Scala implementation of Haskell's groupBy

Question

I'm looking for a Scala implementation of Haskell's groupBy.

The behavior should be like this:

isD :: Char -> Bool
isD c = elem c "123456789-_ "

groupBy (\a b -> isD a == isD b) "this is a line with 0123344334343434343434-343 3345"
["this"," ","is"," ","a"," ","line"," ","with"," 0123344334343434343434-343 3345"]

I tried the Scala groupBy function, however it only takes a function of one argument, instead of Haskell's 2. I also looked at partition, however it only returns a tuple.

The function I'm looking for should group each consecutive element matching a predicate.

Answer 1

Questions like this seem to come up quite often, which is a good indication IMO that Rex Kerr's groupedWhile method should be included in the standard collections library. However if you don't want to copy / paste that into your project...

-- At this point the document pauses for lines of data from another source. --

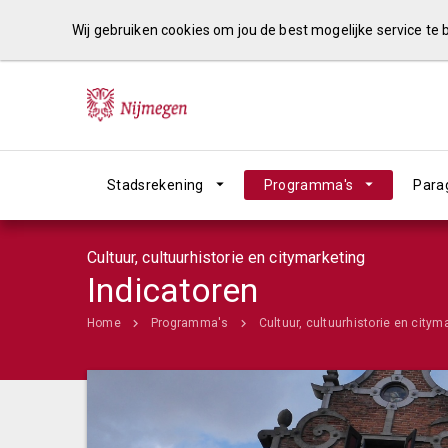
Wij gebruiken cookies om jou de best mogelijke service te
Stadsrekening
Programma's
Para
Cultuur, cultuurhistorie en citymarketing
Indicatoren
Home
Programma's
Cultuur, cultuurhistorie en citym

I like your recursive solution, but it doesn't actually output the right thing (ie Strings), so here's how I'd change it:

def groupBy(s: String)(f: (Char, Char) => Boolean): List[String] = s match {
  case "" => Nil
  case x => 
    val (same, rest) = x span (i => f(x.head, i))
    same :: groupBy(rest)(f)
}

Then, take your function and try it in the REPL:

val isD = (x: Char) => "123456789-_ " contains x
groupBy("this is a line with 0123344334343434343434-343 3345")(isD(_) == isD(_))

The result is a List[String] , which is presumably what you really wanted.

Answer 2

Used this for now, thanks to the answers:

def groupByS(eq: (Char,Char) => Boolean, list: List[Char]): List[List[Char]] = {
    list match {
    case head :: tail => {
      val newHead = head :: tail.takeWhile(eq(head,_))
      newHead :: groupByS(eq, tail.dropWhile(eq(head,_)))
    }
    case nil => List.empty
  }
}

this can probably be improved upon ;)

Answer 3

It's surely can't be too difficult to translate the Haskell version into Scala. Here's the Haskell definition of groupBy . It uses span ; I don't know offhand whether there's an equivalent to span in Scala or whether you'll need to translate the Haskell definition of span as well.

Answer 4

def partitionBy[T, U](list: List[T])(f: T => U ): List[List[T]] = {

  def partitionList(acc: List[List[T]], list: List[T]): List[List[T]] = {
    list match {
      case Nil => acc
      case head :: tail if f(acc.last.head) == f(head) => partitionList(acc.updated(acc.length - 1, head :: acc.last), tail)
      case head :: tail => partitionList(acc ::: List(head) :: Nil, tail)
    }
  }

  if (list.isEmpty) List.empty
  else partitionList(List(List(list.head)), list.tail)
}

partitionBy("112211".toList)(identity)
//res: List[List[Char]] = List(List(1, 1), List(2, 2), List(1, 1))


val l = List("mario", "adam", "greg", "ala", "ola")

partitionBy(l)(_.length)
//res: List[List[String]] = List(List(mario), List(greg, adam), List(ola, ala))

Answer 5

My version, just messing around -- not too sure about it. I know Haskell better than Scala but trying to learn Scala:

object GroupByTest extends App {    
  val ds = Set('0', '1', '2', '3', '4', '5', '6', '7', '8', '9', '-', '_', ' ')

  def isD(d: Char) = ds contains d

  def hgroupBy[A](op: A => (A => Boolean), a: List[A]): List[List[A]] = 
    a match {
      case Nil => List.empty
      case x :: xs =>
        val t = xs span op(x)         
        (x :: t._1) :: hgroupBy(op, t._2)        
    }

  val lambda: Char => Char => Boolean = x => y => isD(x) == isD(y)

  println(hgroupBy(lambda, "this is a line with 0123344334343434343434-343 3345".toList))
}